2. Is it knowledge the agent already almost has?
Claude already knows what a Kubernetes deployment is. It does not know that your team requires PodDisruptionBudgets on everything in the payments namespace, or that your Terraform modules pin provider versions in a shared file. Team-specific procedure → skill. General capability → you probably need neither; the base model has it.
3. How often is it needed?
A skill costs you one description line until invoked. An MCP server costs you a running process, an auth setup, and (depending on your harness) schema overhead. For something you use in 1 out of 20 sessions, a skill or even a plain script the agent can run beats a standing server.
4. Could a CLI do it?
This is the filter most people skip. If a well-documented CLI already exists (gh, aws, kubectl, psql), a skill that teaches the agent your way of using that CLI is often better than an MCP server that wraps it. The agent gets the capability from Bash and the knowledge from the skill, and you maintain zero server processes. I covered the config mechanics in the MCP server config guide; the guide still stands, but rule zero is now "check if you need a server at all."
The pattern that wins: MCP for hands, skills for brains
Here's a concrete DevOps example, because every abstract explanation of this makes it sound harder than it is.
Incident response setup:
.claude/skills/incident-response/SKILL.md ← the runbook (skill)
.mcp.json ← grafana + pagerduty servers (MCP)
The skill says: check dashboards in this order, never restart the payment service without draining first, page the DBA if replication lag exceeds 30 seconds, write the timeline to the incident doc as you go.
The MCP servers let the agent actually pull the Grafana dashboards and acknowledge the PagerDuty alert.
Remove the MCP servers and the agent knows the procedure but can't see anything. Remove the skill and the agent sees everything but improvises the procedure. Improvised incident response at 2 AM by an autonomous agent is how you become a cautionary tale in someone else's blog post.

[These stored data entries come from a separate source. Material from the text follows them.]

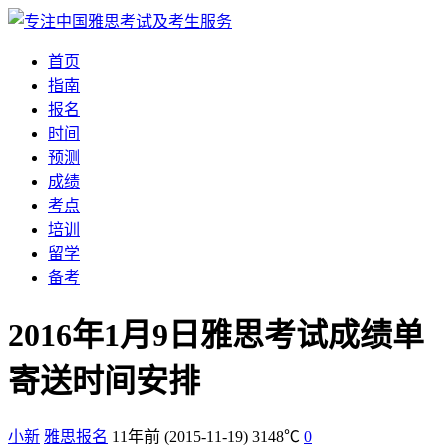
首页
指南
报名
时间
预测
成绩
考点
培训
留学
备考
2016年1月9日雅思考试成绩单
寄送时间安排
小新
雅思报名
11年前
(2015-11-19)
3148℃
0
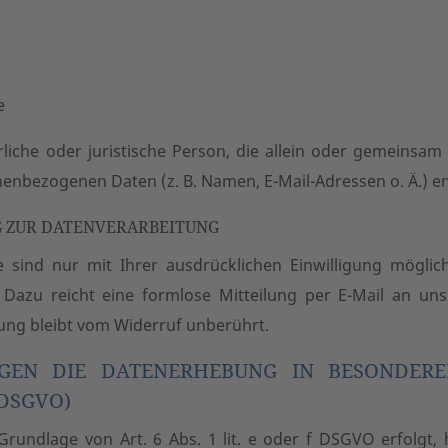
e
türliche oder juristische Person, die allein oder gemeins
nenbezogenen Daten (z. B. Namen, E-Mail-Adressen o. Ä.) en
G ZUR DATENVERARBEITUNG
 sind nur mit Ihrer ausdrücklichen Einwilligung möglich.
n. Dazu reicht eine formlose Mitteilung per E-Mail an un
ung bleibt vom Widerruf unberührt.
GEN DIE DATENERHEBUNG IN BESONDER
 DSGVO)
undlage von Art. 6 Abs. 1 lit. e oder f DSGVO erfolgt, 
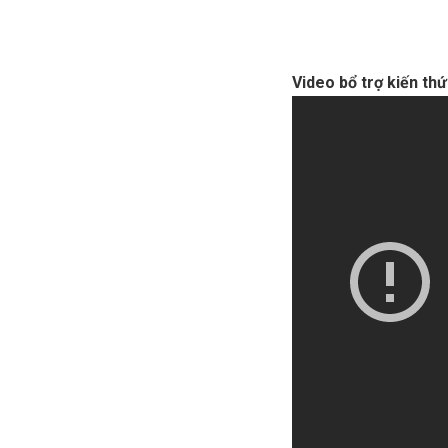
Video bổ trợ kiến th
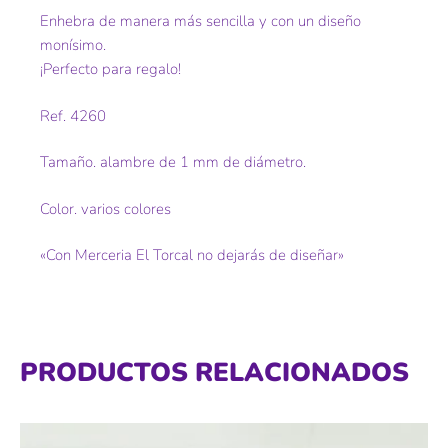
Enhebra de manera más sencilla y con un diseño
monísimo.
¡Perfecto para regalo!
Ref. 4260
Tamaño. alambre de 1 mm de diámetro.
Color. varios colores
«Con Merceria El Torcal no dejarás de diseñar»
PRODUCTOS RELACIONADOS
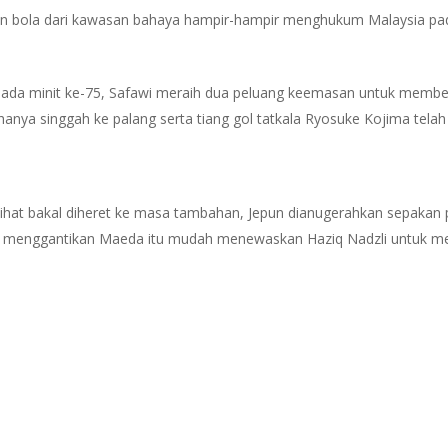
n bola dari kawasan bahaya hampir-hampir menghukum Malaysia pad
pada minit ke-75, Safawi meraih dua peluang keemasan untuk member
anya singgah ke palang serta tiang gol tatkala Ryosuke Kojima telah
dilihat bakal diheret ke masa tambahan, Jepun dianugerahkan sepakan 
g menggantikan Maeda itu mudah menewaskan Haziq Nadzli untuk m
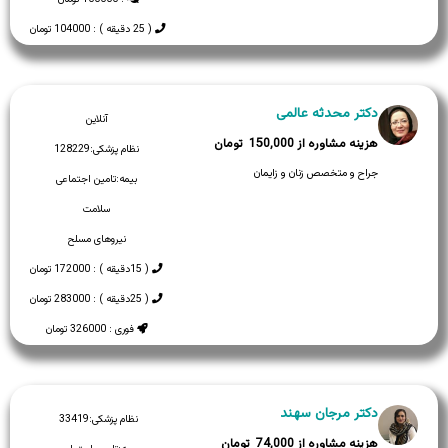
( 25 دقیقه ) : 104000 تومان
دکتر محدثه عالمی
آنلاین
150,000
نظام پزشکی:
128229
جراح و متخصص زنان و زایمان
بیمه:
تامین اجتماعی
سلامت
نیروهای مسلح
( 15دقیقه ) : 172000 تومان
( 25دقیقه ) : 283000 تومان
فوری : 326000 تومان
دکتر مرجان سهند
نظام پزشکی:
33419
74,000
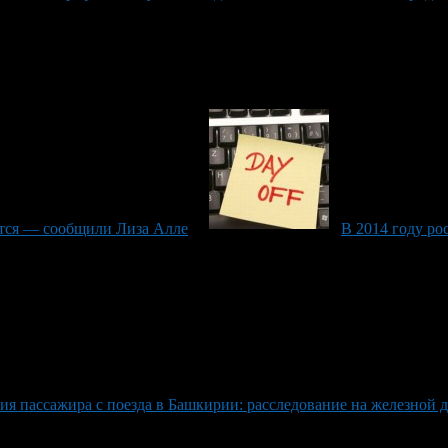
ются — сообщили Лиза Алле
В 2014 году ро
ия пассажира с поезда в Башкирии: расследование на железной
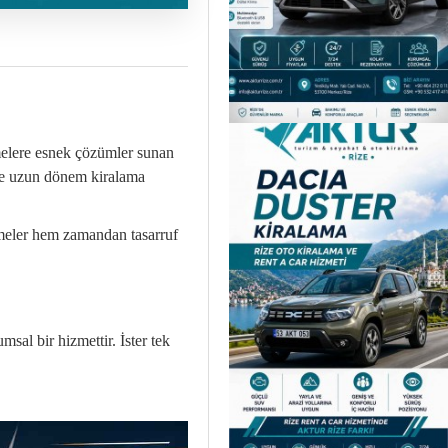
tmelere esnek çözümler sunan
ine uzun dönem kiralama
etmeler hem zamandan tasarruf
msal bir hizmettir. İster tek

When each one is the wrong tool
Skills are wrong when: you need real-time data, enforced permissions, or guarantees. A skill is advice; the model can ignore it. If a rule must never be broken, like "never run mutations against prod", that's not a skill, that's a hook. Hooks are deterministic; skills are probabilistic.
MCP is wrong when: you're wrapping static knowledge in a server because servers feel more "real." I've reviewed setups where an MCP server existed solely to return the contents of a style guide. That's a markdown file with an operations team. Delete the server, commit the skill.
Takeaways
- MCP = capability + permission boundary. Skills = procedure + convention. Different questions, different tools.
- Audit your MCP servers with the CLI test. If a CLI covers it, replace the server with a skill that teaches your usage of that CLI.
- Never encode hard rules as skills. Skills are suggestions. Hooks are enforcement. Know which one your rule needs.
- Write skills for the boring stuff first. Deploy procedures, PR conventions, incident runbooks. That's where agents fail today: not for lack of capability, but for lack of your context.
- The standard is portable now. Skills you write today work across Claude Code, Codex, Copilot, and Cursor. That's the best effort-to-payoff ratio in AI tooling right now.
If you're setting this up from scratch: start with the CLAUDE.md guide, add skills for your top three repeated procedures, and only then add MCP servers for the live systems the agent genuinely needs to touch. Most teams do it in the opposite order, and their context windows show it.